I'd like to take a moment to mourn what the discourse doesn't have.
It's unfortunate that we don't trust eachother.
There will be no enumeration by me right now (you're encouraged to try in the comments) of the vastly different types of anonymous forum participation. The variance in reasons people have for not committing posts and comments is broad, and I would miss at least one.
Separately, I'd like to take a moment to mourn the fact that this short note about movement drama can be expected to generate more comments than my effortposts about my actual work can hope to get.
But I think it's important to point out, for anyone who hasn't noticed yet, that the presence of burner accounts is a signal we're failing at something.
Think of how much more this excellent comment of Linch's would have meant if the OP was out and proud.
I would like to say that I feel like a coward when I hold my tongue for reputational considerations, without anyone who's utilized a burner account hearing me and responding with "so you're saying I'm a coward". There are too many reasons out there for people to partake in burner accounts for me to say that.
I'm normally deeply sympathetic to romantic discussions of the ancient internet values, in which anonymity was a weapon against the biases of status and demographic. I usually lament the identityfication of the internet that comes up around the time of facebook. But there is a grave race to the bottom of integrity standards when we tolerate infringements on anyone's ability - or indeed their inclination - to tell the truth as they see it and own the consequences of standing up and saying it.
I'm much more saying "if burner account users are correctly or rationally responding to the environment (with respect to whatever risk tolerance they have), then that's a signal to fix the environment" than I am saying "burner account users are not correct or rational". But I think at the margin, some of the burnerified comments I've seen have crossed the line into, I say as I resist a perceptible urge to say behind a burner account, actual cowardice.
I've spent a lot of time on both HN and slatestarcodex (subreddit/blog comments), and this isn't really the case. Most usernames I see are ones that I have no particular recollection of. I basically never look at the username to decide whether to read a comment.

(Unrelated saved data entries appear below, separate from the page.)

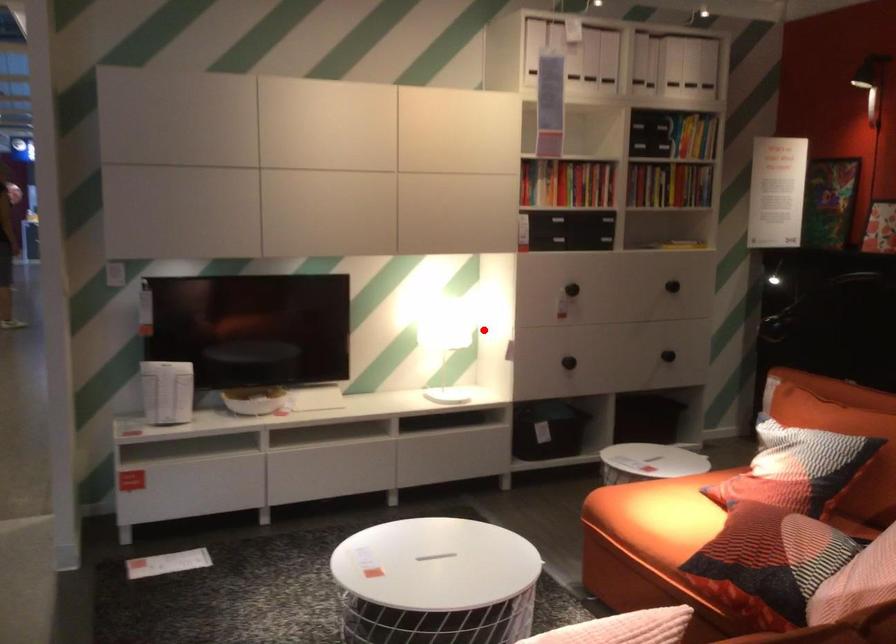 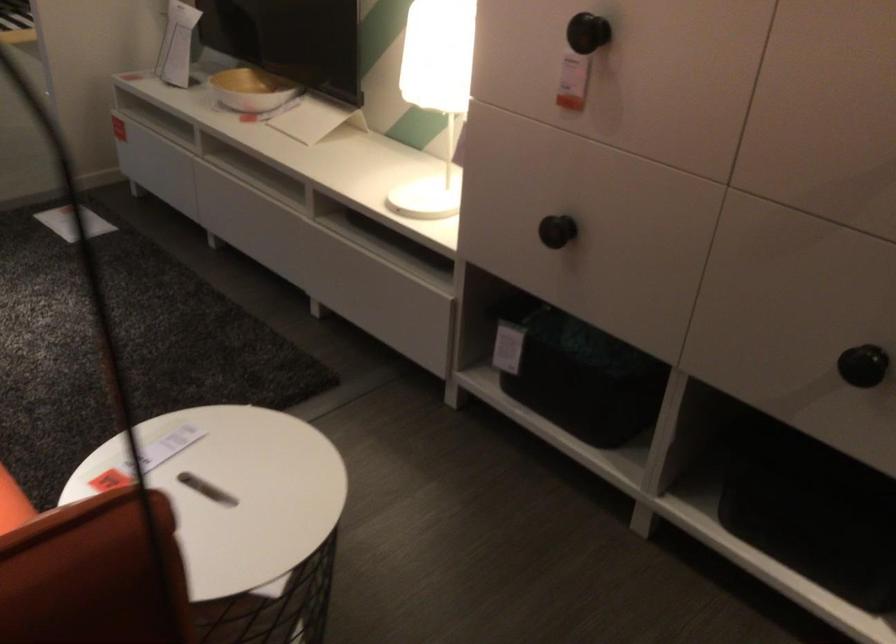 Question: A red point is marked in image1. In image2, is the corresponding 3D point closer to the camera or farther? Reply with the corresponding letter.

Choices:
 (A) The corresponding 3D point is closer.
 (B) The corresponding 3D point is farther.

Answer: (A) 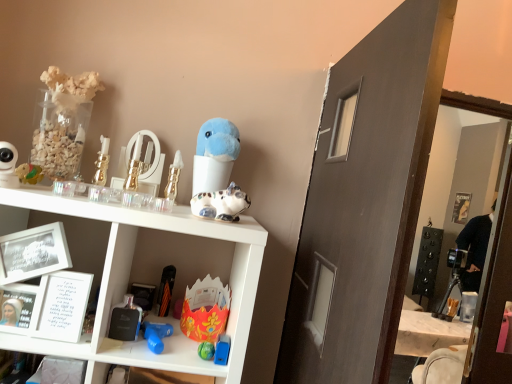 Question: Considering the relative positions of white matte picture frame at left and orange matte umbrella at lower center, positioned as the 8th toy in right-to-left order, in the image provided, is white matte picture frame at left to the left or to the right of orange matte umbrella at lower center, positioned as the 8th toy in right-to-left order,?

Choices:
 (A) left
 (B) right

Answer: (A)

Question: In the image, is white matte picture frame at left positioned in front of or behind orange matte umbrella at lower center, positioned as the 8th toy in right-to-left order?

Choices:
 (A) behind
 (B) front

Answer: (B)

Question: Estimate the real-world distances between objects in this image. Which object is closer to the orange matte umbrella at lower center, positioned as the 8th toy in right-to-left order?

Choices:
 (A) matte brown door at center
 (B) metallic gold perfume bottle at center, arranged as the sixth toy when viewed from the right
 (C) white glossy ceramic cat at center, the second toy viewed from the right
 (D) matte white camera at left, the second toy from the left
 (E) shiny green ball at lower center, which is counted as the 3th toy, starting from the right

Answer: (E)

Question: Estimate the real-world distances between objects in this image. Which object is farther from the shiny plastic toy at left, acting as the first toy starting from the left?

Choices:
 (A) blue rubber toy at lower center, acting as the fifth toy starting from the left
 (B) shiny green ball at lower center, which is counted as the 3th toy, starting from the right
 (C) floral paper crown at center, which is the 7th toy in left-to-right order
 (D) gold metallic mirror at upper center
 (E) gold metallic candle at center, which is the third toy from left to right

Answer: (B) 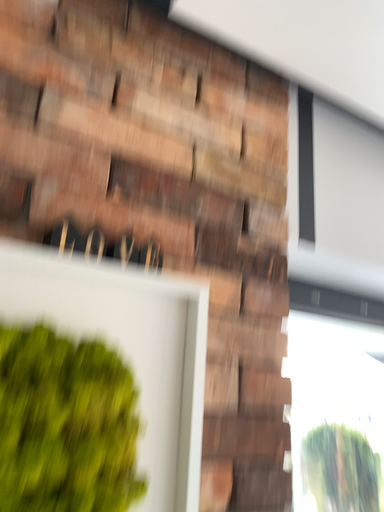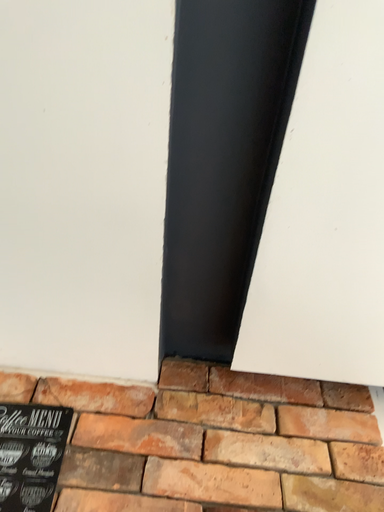 Question: Which way did the camera rotate in the video?

Choices:
 (A) rotated left
 (B) rotated right

Answer: (A) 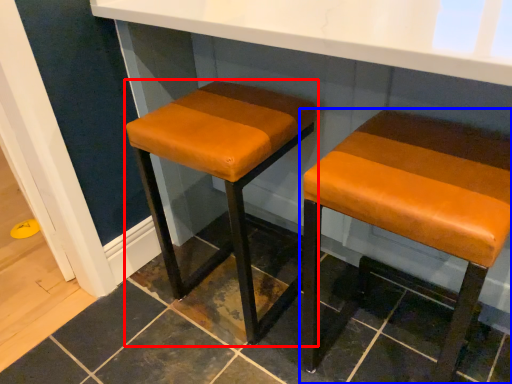 Question: Among these objects, which one is nearest to the camera, stool (highlighted by a red box) or stool (highlighted by a blue box)?

Choices:
 (A) stool
 (B) stool

Answer: (B) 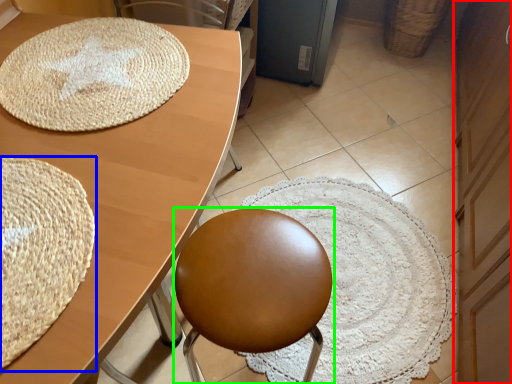 Question: Estimate the real-world distances between objects in this image. Which object is farther from dresser (highlighted by a red box), mat (highlighted by a blue box) or chair (highlighted by a green box)?

Choices:
 (A) mat
 (B) chair

Answer: (A) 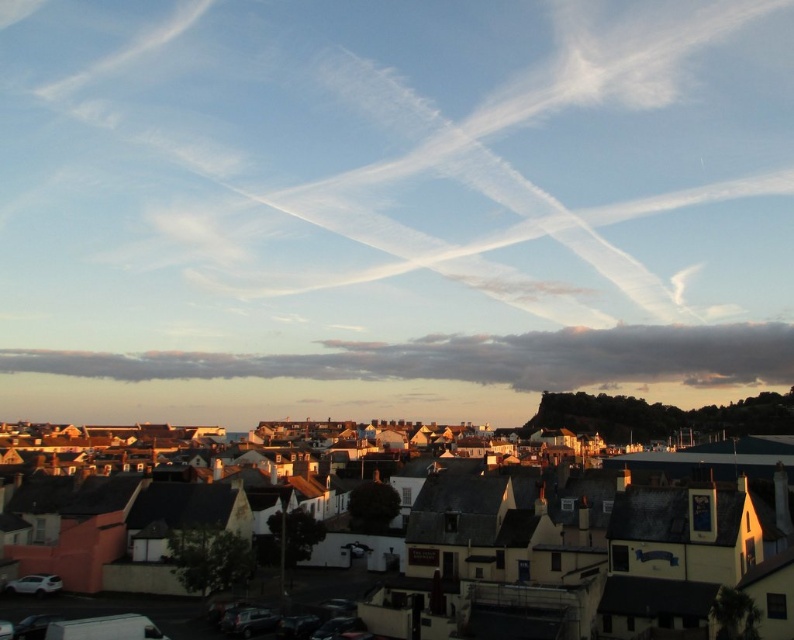 You are standing in the middle of the street looking up at the sky. You see the white wispy clouds at upper center and the cloudy sky at lower center. Which one is closer to the top of the sky?

The white wispy clouds at upper center is closer to the top of the sky because it is positioned over the cloudy sky at lower center.

You are an architect designing a new building and want to ensure it aligns with the existing structures in the scene. Based on the image, which object has a narrower width between the matte yellow building at center and the cloudy sky at lower center?

The matte yellow building at center has a lesser width compared to the cloudy sky at lower center, so the matte yellow building at center is narrower in width.

You are a drone operator planning to fly a drone between the white wispy clouds at upper center and the cloudy sky at lower center. The drone has a maximum flight range of 100 meters. Can the drone safely travel between these two points without running out of battery?

The white wispy clouds at upper center and cloudy sky at lower center are 107.65 meters apart from each other. Since the drone has a maximum flight range of 100 meters, it cannot safely travel between these two points without running out of battery. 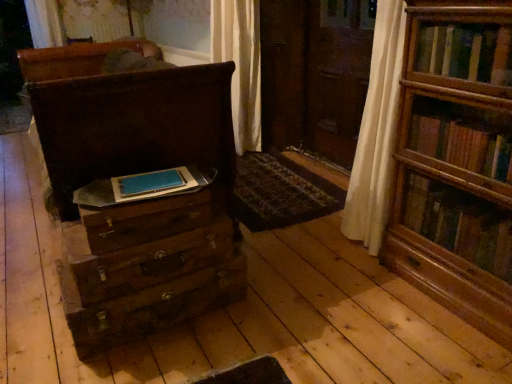 The width and height of the screenshot is (512, 384). Identify the location of vacant space underneath patterned carpet at center (from a real-world perspective). (276, 178). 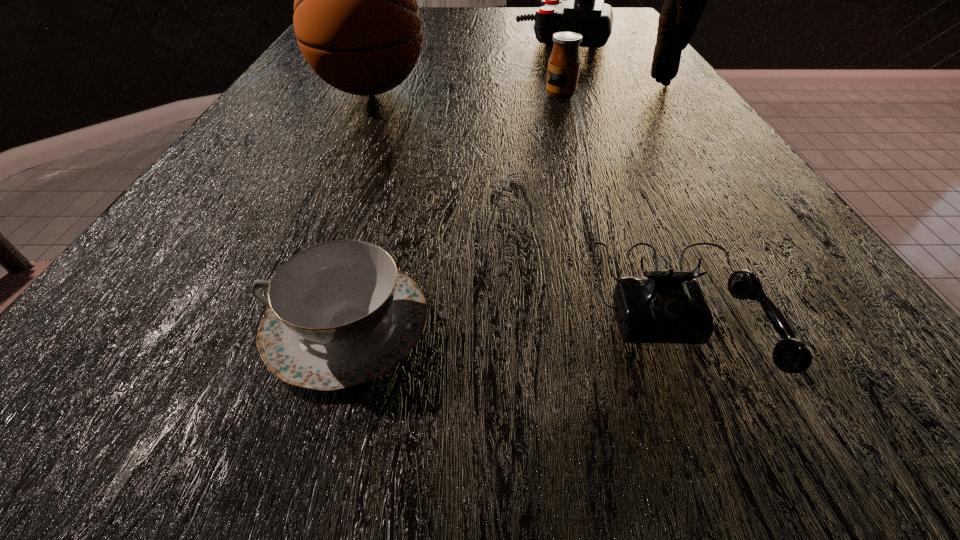 Find the location of a particular element. This screenshot has width=960, height=540. joystick at the right edge is located at coordinates (584, 12).

The image size is (960, 540). Find the location of `telephone at the right edge`. telephone at the right edge is located at coordinates (669, 306).

Where is `object located at the far right corner`? Image resolution: width=960 pixels, height=540 pixels. object located at the far right corner is located at coordinates (584, 12).

In the image, there is a desktop. What are the coordinates of `free space at the far edge` in the screenshot? It's located at (450, 26).

The image size is (960, 540). Find the location of `vacant space at the near edge of the desktop`. vacant space at the near edge of the desktop is located at coordinates (287, 524).

Where is `free space at the left edge of the desktop`? This screenshot has width=960, height=540. free space at the left edge of the desktop is located at coordinates (287, 82).

Image resolution: width=960 pixels, height=540 pixels. In the image, there is a desktop. Identify the location of vacant region at the right edge. (649, 73).

The width and height of the screenshot is (960, 540). What are the coordinates of `free point between the joystick and the chinaware` in the screenshot? It's located at (456, 182).

Find the location of a particular element. The image size is (960, 540). free space between the chinaware and the tallest object is located at coordinates (505, 204).

The width and height of the screenshot is (960, 540). What are the coordinates of `blank region between the chinaware and the honey` in the screenshot? It's located at (454, 211). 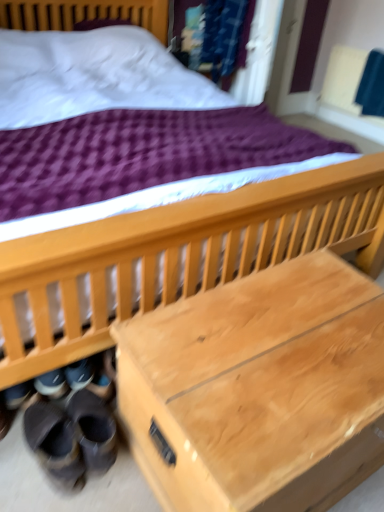 Question: Does natural wood trunk at lower center have a smaller size compared to leather brown shoes at lower left?

Choices:
 (A) yes
 (B) no

Answer: (B)

Question: Does natural wood trunk at lower center touch leather brown shoes at lower left?

Choices:
 (A) no
 (B) yes

Answer: (A)

Question: Is leather brown shoes at lower left at the back of natural wood trunk at lower center?

Choices:
 (A) no
 (B) yes

Answer: (A)

Question: Considering the relative sizes of natural wood trunk at lower center and leather brown shoes at lower left in the image provided, is natural wood trunk at lower center shorter than leather brown shoes at lower left?

Choices:
 (A) yes
 (B) no

Answer: (B)

Question: From the image's perspective, is natural wood trunk at lower center on leather brown shoes at lower left?

Choices:
 (A) no
 (B) yes

Answer: (B)

Question: From a real-world perspective, is natural wood trunk at lower center physically located above or below black suede shoes at lower left, the first footwear from the right?

Choices:
 (A) below
 (B) above

Answer: (B)

Question: In terms of size, does natural wood trunk at lower center appear bigger or smaller than black suede shoes at lower left, the first footwear from the right?

Choices:
 (A) big
 (B) small

Answer: (A)

Question: Is natural wood trunk at lower center in front of or behind black suede shoes at lower left, the first footwear from the right, in the image?

Choices:
 (A) behind
 (B) front

Answer: (B)

Question: Does point (132, 329) appear closer or farther from the camera than point (94, 441)?

Choices:
 (A) farther
 (B) closer

Answer: (B)

Question: Which is correct: leather-like brown shoes at lower left, which ranks as the 2th footwear in right-to-left order, is inside natural wood trunk at lower center, or outside of it?

Choices:
 (A) outside
 (B) inside

Answer: (A)

Question: Is leather-like brown shoes at lower left, which is the first footwear in left-to-right order, taller or shorter than natural wood trunk at lower center?

Choices:
 (A) tall
 (B) short

Answer: (B)

Question: From the image's perspective, is leather-like brown shoes at lower left, which is the first footwear in left-to-right order, above or below natural wood trunk at lower center?

Choices:
 (A) below
 (B) above

Answer: (A)

Question: In terms of size, does leather-like brown shoes at lower left, which is the first footwear in left-to-right order, appear bigger or smaller than natural wood trunk at lower center?

Choices:
 (A) big
 (B) small

Answer: (B)

Question: From a real-world perspective, is leather brown shoes at lower left positioned above or below natural wood trunk at lower center?

Choices:
 (A) below
 (B) above

Answer: (A)

Question: Is leather brown shoes at lower left spatially inside natural wood trunk at lower center, or outside of it?

Choices:
 (A) inside
 (B) outside

Answer: (B)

HN will display your username in green for the first two weeks after you register, and you get the ability to downvote after accumulating 500 karma, but for the most part people ignore usernames. (Example: I once got a reply from a user who said "I keep seeing people make this argument." It took me a little while to realize that was because the two of us had a related discussion a few weeks ago, where I'd made this argument to them. It was only after I looked through my comment history for the older discussion that I realized what was going on.)
An exception here is that in both communities there are a few celebrity users that get upvotes more easily, but they're a small minority.
If you want you could create a post in one of those communities asking people how much they pay attention to usernames and see what responses you get.
Maybe a trusted neutral party could vouch for these claims?